General Xray-Tango's left eye twitched; a quick three-blink spasm, the third slower than the first two.
“You're moving kind of stiff, Colonel. Injury?”
“I came off a horse a couple weeks ago and broke a rib. I just got the cast off.”
The eye twitched again and Xray-Tango took in Ahn-Kha's formidable frame.
“Why the bodyguard?” he asked Valentine.
“The Grog? SOP down there for anyone above captain, sir. Bodyguard. Master-at-arms. I don't know what you'd call it up here. He shakes up soldier and civilian alike.”

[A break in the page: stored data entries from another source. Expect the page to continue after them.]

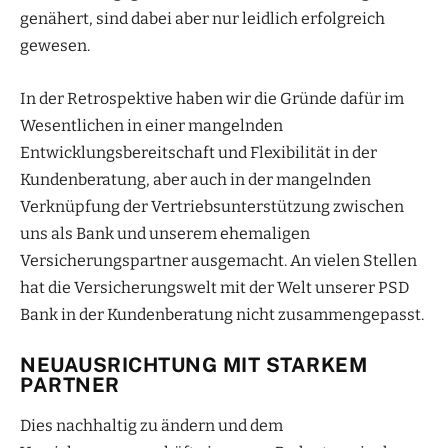
genähert, sind dabei aber nur leidlich erfolgreich
gewesen.
In der Retrospektive haben wir die Gründe dafür im
Wesentlichen in einer mangelnden
Entwicklungsbereitschaft und Flexibilität in der
Kundenberatung, aber auch in der mangelnden
Verknüpfung der Vertriebsunterstützung zwischen
uns als Bank und unserem ehemaligen
Versicherungspartner ausgemacht. An vielen Stellen
hat die Versicherungswelt mit der Welt unserer PSD
Bank in der Kundenberatung nicht zusammengepasst.
NEUAUSRICHTUNG MIT STARKEM
PARTNER
Dies nachhaltig zu ändern und dem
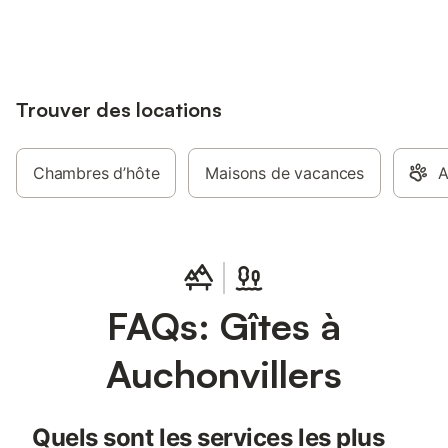
jusqu'à 10% sur nos logements.
Trouver des locations
Chambres d’hôte
Maisons de vacances
A
FAQs: Gîtes à
Auchonvillers
Quels sont les services les plus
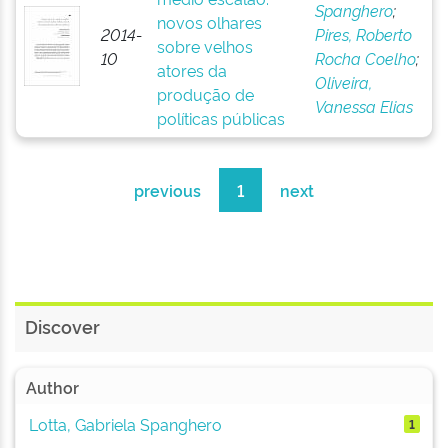
Spanghero
;
novos olhares
2014-
Pires, Roberto
sobre velhos
10
Rocha Coelho
;
atores da
Oliveira,
produção de
Vanessa Elias
políticas públicas
previous
1
next
Discover
Author
Lotta, Gabriela Spanghero
1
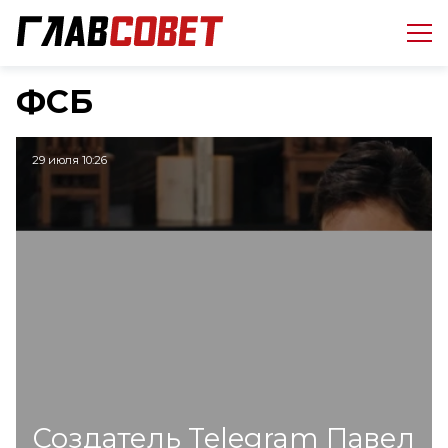
ФСБ
29 июля 10:26
Создатель Telegram Павел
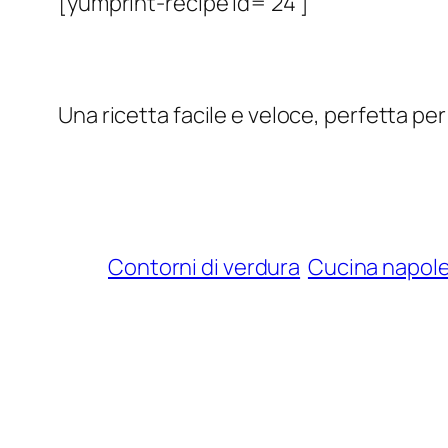
[yumprint-recipe id=’24’]
Una ricetta facile e veloce, perfetta per 
Contorni di verdura
Cucina napol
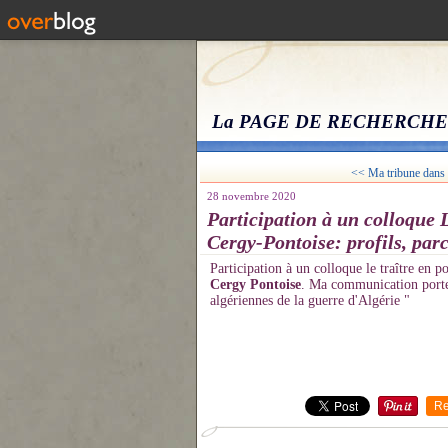
La PAGE DE RECHERCHE
<< Ma tribune dans l
28 novembre 2020
Participation à un colloque L
Cergy-Pontoise: profils, parc
Participation à un colloque le traître en po
Cergy Pontoise
. Ma communication porte 
algériennes de la guerre d'Algérie "
Re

“Kind of like your own personal Hood, eh? Not sure if I like that. A good leader shouldn't have to dole out summary justice. How often you use it?”
“I lost one on the way. I had to shoot a deserter. Just a homesick kid. I didn't know what kind of paperwork I had to fill out so I just made a report, countersigned by my second in command and the dead man's sergeant. We don't have dog tags but his work card's attached. That's how we did things in Natchez.”

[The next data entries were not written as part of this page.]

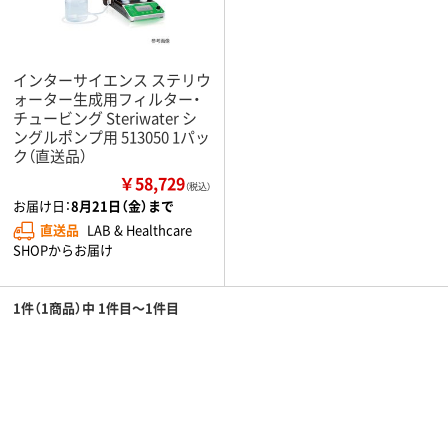
インターサイエンス ステリウ
ォーター生成用フィルター・
チュービング Steriwater シ
ングルポンプ用 513050 1パッ
ク（直送品）
￥58,729
（税込）
お届け日：
8月21日（金）まで
直送品
LAB & Healthcare
SHOPからお届け
1件（1商品）中 1件目～1件目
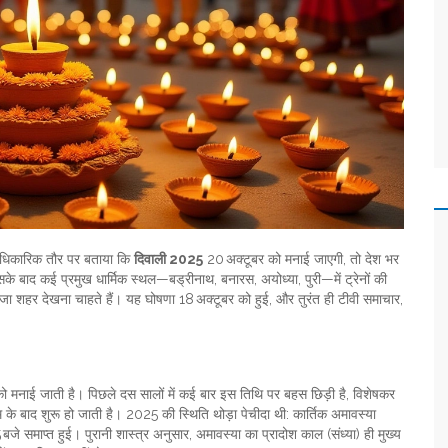
धिकारिक तौर पर बताया कि
दिवाली 2025
20 अक्टूबर को मनाई जाएगी, तो देश भर
उसके बाद कई प्रमुख धार्मिक स्थल—बड्रीनाथ, बनारस, अयोध्या, पुरी—में ट्रेनों की
 से सजा शहर देखना चाहते हैं। यह घोषणा 18 अक्टूबर को हुई, और तुरंत ही टीवी समाचार,
्या को मनाई जाती है। पिछले दस सालों में कई बार इस तिथि पर बहस छिड़ी है, विशेषकर
े बाद शुरू हो जाती है। 2025 की स्थिति थोड़ा पेचीदा थी: कार्तिक अमावस्या
े समाप्त हुई। पुरानी शास्त्र अनुसार, अमावस्या का प्रादोश काल (संध्या) ही मुख्य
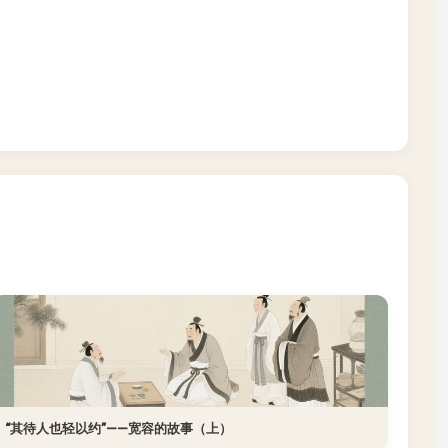
“其待人也轻以约”——宽容的故事（上）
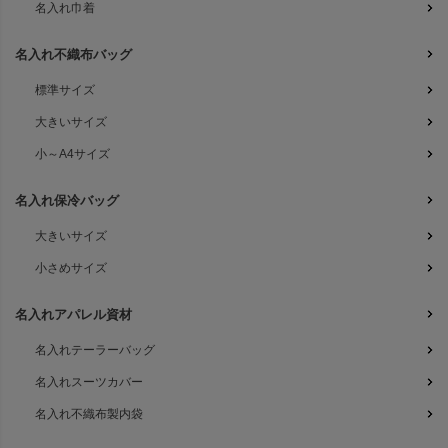
名入れ巾着
名入れ不織布バッグ
標準サイズ
大きいサイズ
小～A4サイズ
名入れ保冷バッグ
大きいサイズ
小さめサイズ
名入れアパレル資材
名入れテーラーバッグ
名入れスーツカバー
名入れ不織布製内袋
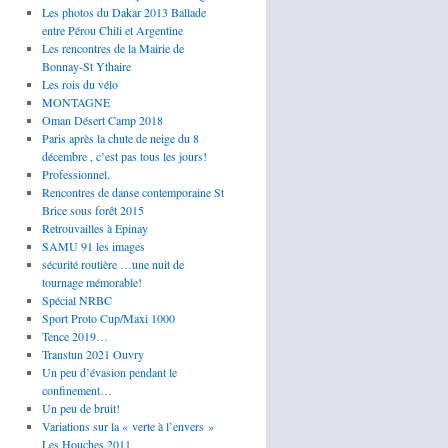
Les photos du Dakar 2013 Ballade
entre Pérou Chili et Argentine
Les rencontres de la Mairie de
Bonnay-St Ythaire
Les rois du vélo
MONTAGNE
Oman Désert Camp 2018
Paris après la chute de neige du 8
décembre , c’est pas tous les jours!
Professionnel.
Rencontres de danse contemporaine St
Brice sous forêt 2015
Retrouvailles à Epinay
SAMU 91 les images
sécurité routière …une nuit de
tournage mémorable!
Spécial NRBC
Sport Proto Cup/Maxi 1000
Tence 2019…
Transtun 2021 Ouvry
Un peu d’évasion pendant le
confinement…
Un peu de bruit!
Variations sur la « verte à l’envers »
Les Houches 2011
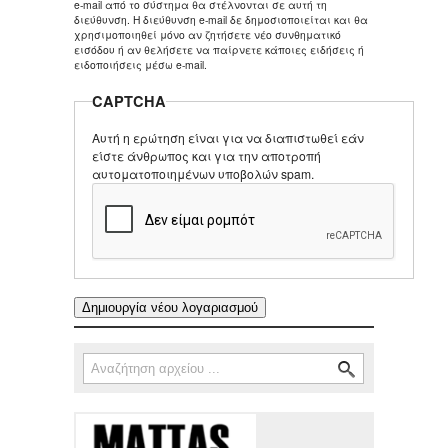
e-mail από το σύστημα θα στέλνονται σε αυτή τη
διεύθυνση. Η διεύθυνση e-mail δε δημοσιοποιείται και θα
χρησιμοποιηθεί μόνο αν ζητήσετε νέο συνθηματικό
εισόδου ή αν θελήσετε να παίρνετε κάποιες ειδήσεις ή
ειδοποιήσεις μέσω e-mail.
CAPTCHA
Αυτή η ερώτηση είναι για να διαπιστωθεί εάν
είστε άνθρωπος και για την αποτροπή
αυτοματοποιημένων υποβολών spam.
Αναζήτηση
Φόρμα αναζήτησης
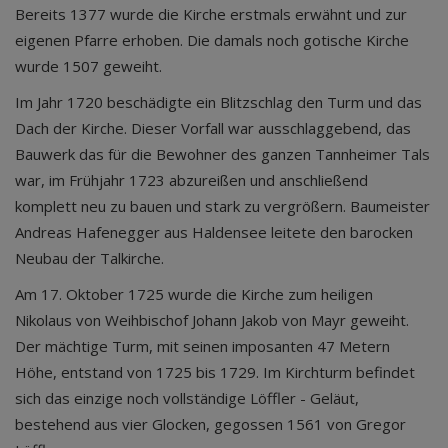
Bereits 1377 wurde die Kirche erstmals erwähnt und zur
eigenen Pfarre erhoben. Die damals noch gotische Kirche
wurde 1507 geweiht.
Im Jahr 1720 beschädigte ein Blitzschlag den Turm und das
Dach der Kirche. Dieser Vorfall war ausschlaggebend, das
Bauwerk das für die Bewohner des ganzen Tannheimer Tals
war, im Frühjahr 1723 abzureißen und anschließend
komplett neu zu bauen und stark zu vergrößern. Baumeister
Andreas Hafenegger aus Haldensee leitete den barocken
Neubau der Talkirche.
Am 17. Oktober 1725 wurde die Kirche zum heiligen
Nikolaus von Weihbischof Johann Jakob von Mayr geweiht.
Der mächtige Turm, mit seinen imposanten 47 Metern
Höhe, entstand von 1725 bis 1729. Im Kirchturm befindet
sich das einzige noch vollständige Löffler - Geläut,
bestehend aus vier Glocken, gegossen 1561 von Gregor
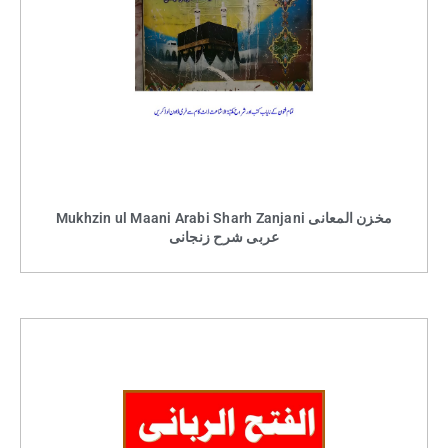
Mukhzin ul Maani Arabi Sharh Zanjani مخزن المعانی
عربی شرح زنجانی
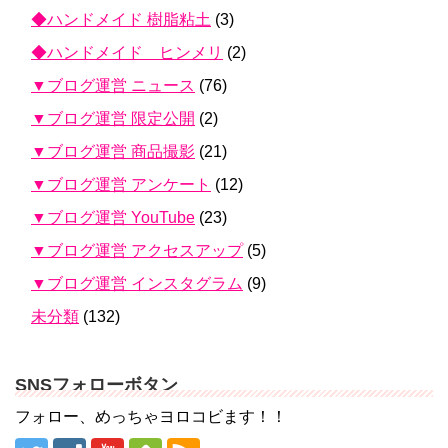
◆ハンドメイド 樹脂粘土
(3)
◆ハンドメイド ヒンメリ
(2)
▼ブログ運営 ニュース
(76)
▼ブログ運営 限定公開
(2)
▼ブログ運営 商品撮影
(21)
▼ブログ運営 アンケート
(12)
▼ブログ運営 YouTube
(23)
▼ブログ運営 アクセスアップ
(5)
▼ブログ運営 インスタグラム
(9)
未分類
(132)
SNSフォローボタン
フォロー、めっちゃヨロコビます！！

“That's the least of my worries, Le Sain.”
“Why's that, sir?”
“To be honest, we've no record of you coming here. By Kur, I need you, that's for sure. All this rain with the spring thaw; I've got a command and a bunch of warehouses that might be underwater in a day or two. Consul Solon has zero, and I mean zero, tolerance for wheeling and dealing. So I'm going to have to do some checking. No offense to how they do things in Louisiana.” The eye twitched again;
blink-blink-bliiink
.
“Don't follow your meaning, sir.”
“I started out in the Okalahoma High Plains, Colonel. Not the most exciting place for duty. We had a captain out there, got bored with his duties and got himself a transfer to Lake Meredith. And when I say got himself a transfer, I mean he wrote one up, signed it and moved his troops a hundred miles just for a change of scenery. He figured he'd earned it after a lot of dusty years watching railways and cattle wallows. So happens he was a good officer and the Higher Ups let him get away with it. We've been after Frum at Post 26 for months to meet his recruitment quota for the yearâand all of the sudden he's not just met it, he's overfilled it, with a Louisiana colonel to boot.”